PROBLEM DETAILS -> Print the listing below exactly as written.

MATERIAL FOR THIS TASK ->
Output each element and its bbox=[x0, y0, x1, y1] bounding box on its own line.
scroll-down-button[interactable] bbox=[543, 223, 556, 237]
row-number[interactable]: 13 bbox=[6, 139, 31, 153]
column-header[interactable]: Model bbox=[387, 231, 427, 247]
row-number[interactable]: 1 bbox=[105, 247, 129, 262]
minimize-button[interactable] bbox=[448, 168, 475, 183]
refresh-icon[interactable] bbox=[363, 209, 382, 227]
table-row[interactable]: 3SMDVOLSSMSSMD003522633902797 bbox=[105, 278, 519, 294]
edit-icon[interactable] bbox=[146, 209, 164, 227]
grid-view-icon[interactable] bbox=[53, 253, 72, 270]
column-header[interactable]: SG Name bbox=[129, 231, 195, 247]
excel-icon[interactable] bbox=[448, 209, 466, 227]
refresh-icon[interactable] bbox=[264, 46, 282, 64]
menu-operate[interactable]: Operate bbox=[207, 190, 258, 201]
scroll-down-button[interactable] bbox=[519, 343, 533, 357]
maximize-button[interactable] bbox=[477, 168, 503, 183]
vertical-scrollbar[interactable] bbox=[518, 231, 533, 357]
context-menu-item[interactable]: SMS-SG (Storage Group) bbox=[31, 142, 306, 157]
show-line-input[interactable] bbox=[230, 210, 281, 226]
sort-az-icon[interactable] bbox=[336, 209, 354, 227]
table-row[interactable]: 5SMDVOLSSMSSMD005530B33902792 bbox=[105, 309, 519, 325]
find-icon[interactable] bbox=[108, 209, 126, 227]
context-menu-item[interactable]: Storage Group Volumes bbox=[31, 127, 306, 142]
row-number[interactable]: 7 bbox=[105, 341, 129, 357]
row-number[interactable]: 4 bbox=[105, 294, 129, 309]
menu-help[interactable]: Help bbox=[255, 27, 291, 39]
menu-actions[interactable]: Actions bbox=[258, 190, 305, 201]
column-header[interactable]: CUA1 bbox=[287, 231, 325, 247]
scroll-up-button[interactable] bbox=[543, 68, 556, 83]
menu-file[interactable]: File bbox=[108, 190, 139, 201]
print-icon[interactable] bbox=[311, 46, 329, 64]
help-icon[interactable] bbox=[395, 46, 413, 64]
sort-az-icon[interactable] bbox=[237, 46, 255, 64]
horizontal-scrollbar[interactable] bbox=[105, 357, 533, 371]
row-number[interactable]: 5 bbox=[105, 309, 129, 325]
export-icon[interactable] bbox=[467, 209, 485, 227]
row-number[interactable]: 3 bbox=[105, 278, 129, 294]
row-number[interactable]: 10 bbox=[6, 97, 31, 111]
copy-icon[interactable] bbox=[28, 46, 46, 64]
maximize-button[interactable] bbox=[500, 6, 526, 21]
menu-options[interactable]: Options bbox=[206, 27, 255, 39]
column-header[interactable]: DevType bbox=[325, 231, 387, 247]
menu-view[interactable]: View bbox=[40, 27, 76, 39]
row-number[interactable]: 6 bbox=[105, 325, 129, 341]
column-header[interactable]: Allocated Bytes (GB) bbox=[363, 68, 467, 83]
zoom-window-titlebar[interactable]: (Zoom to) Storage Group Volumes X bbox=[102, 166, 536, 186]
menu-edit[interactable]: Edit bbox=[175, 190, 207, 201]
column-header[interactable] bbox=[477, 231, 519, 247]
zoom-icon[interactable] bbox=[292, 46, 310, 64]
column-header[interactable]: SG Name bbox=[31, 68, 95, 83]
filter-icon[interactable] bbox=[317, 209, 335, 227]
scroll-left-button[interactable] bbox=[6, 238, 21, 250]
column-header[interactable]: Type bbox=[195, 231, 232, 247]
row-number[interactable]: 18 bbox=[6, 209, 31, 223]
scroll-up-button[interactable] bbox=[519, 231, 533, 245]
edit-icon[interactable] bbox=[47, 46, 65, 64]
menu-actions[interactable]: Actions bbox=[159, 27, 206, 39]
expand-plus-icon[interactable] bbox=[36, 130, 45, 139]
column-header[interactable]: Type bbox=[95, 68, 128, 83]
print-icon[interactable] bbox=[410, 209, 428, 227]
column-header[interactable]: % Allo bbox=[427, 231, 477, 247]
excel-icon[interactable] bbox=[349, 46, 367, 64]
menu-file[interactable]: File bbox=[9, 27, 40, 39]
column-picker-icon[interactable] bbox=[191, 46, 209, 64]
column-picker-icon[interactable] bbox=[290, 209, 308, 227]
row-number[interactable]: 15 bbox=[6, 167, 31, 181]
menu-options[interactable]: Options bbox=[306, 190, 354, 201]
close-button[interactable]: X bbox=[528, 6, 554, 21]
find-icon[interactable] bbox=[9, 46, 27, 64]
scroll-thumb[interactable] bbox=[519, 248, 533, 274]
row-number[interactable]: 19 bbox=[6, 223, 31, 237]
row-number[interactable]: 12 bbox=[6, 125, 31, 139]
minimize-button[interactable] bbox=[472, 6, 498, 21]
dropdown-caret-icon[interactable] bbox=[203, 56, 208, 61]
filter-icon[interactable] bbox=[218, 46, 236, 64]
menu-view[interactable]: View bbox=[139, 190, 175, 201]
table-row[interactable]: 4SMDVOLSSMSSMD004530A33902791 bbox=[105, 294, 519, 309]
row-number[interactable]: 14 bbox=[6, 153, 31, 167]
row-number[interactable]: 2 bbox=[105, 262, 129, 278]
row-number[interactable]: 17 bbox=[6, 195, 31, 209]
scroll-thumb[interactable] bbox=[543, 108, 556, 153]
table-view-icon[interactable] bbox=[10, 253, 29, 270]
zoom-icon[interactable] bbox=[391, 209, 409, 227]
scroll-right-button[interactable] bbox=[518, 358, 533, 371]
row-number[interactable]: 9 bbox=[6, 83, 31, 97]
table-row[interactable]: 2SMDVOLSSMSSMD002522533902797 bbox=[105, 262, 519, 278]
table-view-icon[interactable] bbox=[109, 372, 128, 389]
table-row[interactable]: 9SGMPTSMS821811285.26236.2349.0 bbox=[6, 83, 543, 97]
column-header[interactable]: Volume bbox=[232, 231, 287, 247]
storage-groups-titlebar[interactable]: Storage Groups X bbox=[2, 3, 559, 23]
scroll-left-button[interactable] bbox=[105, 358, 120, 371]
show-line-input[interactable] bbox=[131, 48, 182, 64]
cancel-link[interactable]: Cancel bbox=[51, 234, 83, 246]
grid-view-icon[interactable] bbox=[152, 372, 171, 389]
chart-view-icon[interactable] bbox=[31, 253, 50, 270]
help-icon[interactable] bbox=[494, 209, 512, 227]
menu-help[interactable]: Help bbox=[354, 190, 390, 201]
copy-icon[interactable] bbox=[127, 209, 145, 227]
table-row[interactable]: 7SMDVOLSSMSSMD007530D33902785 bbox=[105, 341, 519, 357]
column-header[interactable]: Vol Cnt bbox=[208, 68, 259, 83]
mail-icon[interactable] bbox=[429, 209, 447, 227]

ANSWER FOR THIS EXERCISE ->
Output each element and its bbox=[x0, y0, x1, y1] bounding box on its own line.
scroll-down-button[interactable] bbox=[543, 223, 556, 237]
row-number[interactable]: 13 bbox=[6, 139, 31, 153]
column-header[interactable]: Model bbox=[387, 231, 427, 247]
row-number[interactable]: 1 bbox=[105, 247, 129, 262]
minimize-button[interactable] bbox=[448, 168, 475, 183]
refresh-icon[interactable] bbox=[363, 209, 382, 227]
table-row[interactable]: 3SMDVOLSSMSSMD003522633902797 bbox=[105, 278, 519, 294]
edit-icon[interactable] bbox=[146, 209, 164, 227]
grid-view-icon[interactable] bbox=[53, 253, 72, 270]
column-header[interactable]: SG Name bbox=[129, 231, 195, 247]
excel-icon[interactable] bbox=[448, 209, 466, 227]
refresh-icon[interactable] bbox=[264, 46, 282, 64]
menu-operate[interactable]: Operate bbox=[207, 190, 258, 201]
scroll-down-button[interactable] bbox=[519, 343, 533, 357]
maximize-button[interactable] bbox=[477, 168, 503, 183]
vertical-scrollbar[interactable] bbox=[518, 231, 533, 357]
context-menu-item[interactable]: SMS-SG (Storage Group) bbox=[31, 142, 306, 157]
show-line-input[interactable] bbox=[230, 210, 281, 226]
sort-az-icon[interactable] bbox=[336, 209, 354, 227]
table-row[interactable]: 5SMDVOLSSMSSMD005530B33902792 bbox=[105, 309, 519, 325]
find-icon[interactable] bbox=[108, 209, 126, 227]
context-menu-item[interactable]: Storage Group Volumes bbox=[31, 127, 306, 142]
row-number[interactable]: 7 bbox=[105, 341, 129, 357]
row-number[interactable]: 4 bbox=[105, 294, 129, 309]
menu-help[interactable]: Help bbox=[255, 27, 291, 39]
menu-actions[interactable]: Actions bbox=[258, 190, 305, 201]
column-header[interactable]: CUA1 bbox=[287, 231, 325, 247]
scroll-up-button[interactable] bbox=[543, 68, 556, 83]
menu-file[interactable]: File bbox=[108, 190, 139, 201]
print-icon[interactable] bbox=[311, 46, 329, 64]
help-icon[interactable] bbox=[395, 46, 413, 64]
sort-az-icon[interactable] bbox=[237, 46, 255, 64]
horizontal-scrollbar[interactable] bbox=[105, 357, 533, 371]
row-number[interactable]: 5 bbox=[105, 309, 129, 325]
export-icon[interactable] bbox=[467, 209, 485, 227]
row-number[interactable]: 3 bbox=[105, 278, 129, 294]
row-number[interactable]: 10 bbox=[6, 97, 31, 111]
copy-icon[interactable] bbox=[28, 46, 46, 64]
maximize-button[interactable] bbox=[500, 6, 526, 21]
menu-options[interactable]: Options bbox=[206, 27, 255, 39]
column-header[interactable]: DevType bbox=[325, 231, 387, 247]
menu-view[interactable]: View bbox=[40, 27, 76, 39]
row-number[interactable]: 6 bbox=[105, 325, 129, 341]
column-header[interactable]: Allocated Bytes (GB) bbox=[363, 68, 467, 83]
zoom-window-titlebar[interactable]: (Zoom to) Storage Group Volumes X bbox=[102, 166, 536, 186]
menu-edit[interactable]: Edit bbox=[175, 190, 207, 201]
column-header[interactable] bbox=[477, 231, 519, 247]
zoom-icon[interactable] bbox=[292, 46, 310, 64]
column-header[interactable]: SG Name bbox=[31, 68, 95, 83]
filter-icon[interactable] bbox=[317, 209, 335, 227]
scroll-left-button[interactable] bbox=[6, 238, 21, 250]
column-header[interactable]: Type bbox=[195, 231, 232, 247]
row-number[interactable]: 18 bbox=[6, 209, 31, 223]
scroll-up-button[interactable] bbox=[519, 231, 533, 245]
edit-icon[interactable] bbox=[47, 46, 65, 64]
menu-actions[interactable]: Actions bbox=[159, 27, 206, 39]
expand-plus-icon[interactable] bbox=[36, 130, 45, 139]
column-header[interactable]: Type bbox=[95, 68, 128, 83]
print-icon[interactable] bbox=[410, 209, 428, 227]
column-header[interactable]: % Allo bbox=[427, 231, 477, 247]
excel-icon[interactable] bbox=[349, 46, 367, 64]
menu-file[interactable]: File bbox=[9, 27, 40, 39]
column-picker-icon[interactable] bbox=[191, 46, 209, 64]
column-picker-icon[interactable] bbox=[290, 209, 308, 227]
row-number[interactable]: 15 bbox=[6, 167, 31, 181]
menu-options[interactable]: Options bbox=[306, 190, 354, 201]
close-button[interactable]: X bbox=[528, 6, 554, 21]
find-icon[interactable] bbox=[9, 46, 27, 64]
scroll-thumb[interactable] bbox=[519, 248, 533, 274]
row-number[interactable]: 19 bbox=[6, 223, 31, 237]
row-number[interactable]: 12 bbox=[6, 125, 31, 139]
minimize-button[interactable] bbox=[472, 6, 498, 21]
dropdown-caret-icon[interactable] bbox=[203, 56, 208, 61]
filter-icon[interactable] bbox=[218, 46, 236, 64]
menu-view[interactable]: View bbox=[139, 190, 175, 201]
table-row[interactable]: 4SMDVOLSSMSSMD004530A33902791 bbox=[105, 294, 519, 309]
row-number[interactable]: 14 bbox=[6, 153, 31, 167]
row-number[interactable]: 2 bbox=[105, 262, 129, 278]
row-number[interactable]: 17 bbox=[6, 195, 31, 209]
scroll-thumb[interactable] bbox=[543, 108, 556, 153]
table-view-icon[interactable] bbox=[10, 253, 29, 270]
zoom-icon[interactable] bbox=[391, 209, 409, 227]
scroll-right-button[interactable] bbox=[518, 358, 533, 371]
row-number[interactable]: 9 bbox=[6, 83, 31, 97]
table-row[interactable]: 2SMDVOLSSMSSMD002522533902797 bbox=[105, 262, 519, 278]
table-view-icon[interactable] bbox=[109, 372, 128, 389]
table-row[interactable]: 9SGMPTSMS821811285.26236.2349.0 bbox=[6, 83, 543, 97]
column-header[interactable]: Volume bbox=[232, 231, 287, 247]
storage-groups-titlebar[interactable]: Storage Groups X bbox=[2, 3, 559, 23]
scroll-left-button[interactable] bbox=[105, 358, 120, 371]
show-line-input[interactable] bbox=[131, 48, 182, 64]
cancel-link[interactable]: Cancel bbox=[51, 234, 83, 246]
grid-view-icon[interactable] bbox=[152, 372, 171, 389]
chart-view-icon[interactable] bbox=[31, 253, 50, 270]
help-icon[interactable] bbox=[494, 209, 512, 227]
menu-help[interactable]: Help bbox=[354, 190, 390, 201]
copy-icon[interactable] bbox=[127, 209, 145, 227]
table-row[interactable]: 7SMDVOLSSMSSMD007530D33902785 bbox=[105, 341, 519, 357]
column-header[interactable]: Vol Cnt bbox=[208, 68, 259, 83]
mail-icon[interactable] bbox=[429, 209, 447, 227]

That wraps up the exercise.